━━━ COLLECTED MATERIAL ━━━

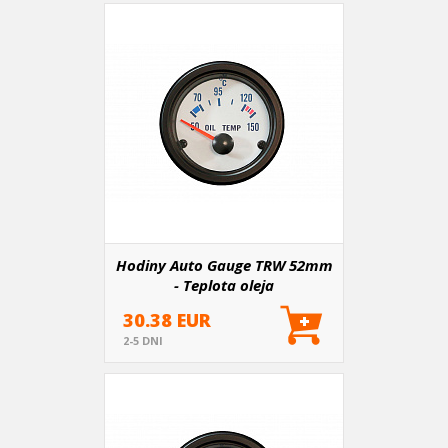
Hodiny Auto Gauge TRW 52mm
- Teplota oleja
30.38 EUR
2-5 DNI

━━━

- GOAL OF THE EXERCISE:
Go through the listing above and write it out again exactly, dropping the pictures.

- EXERCISE OUTPUT:
Hodiny Auto Gauge TRW 52mm
- Teplota oleja
30.38 EUR
2-5 DNI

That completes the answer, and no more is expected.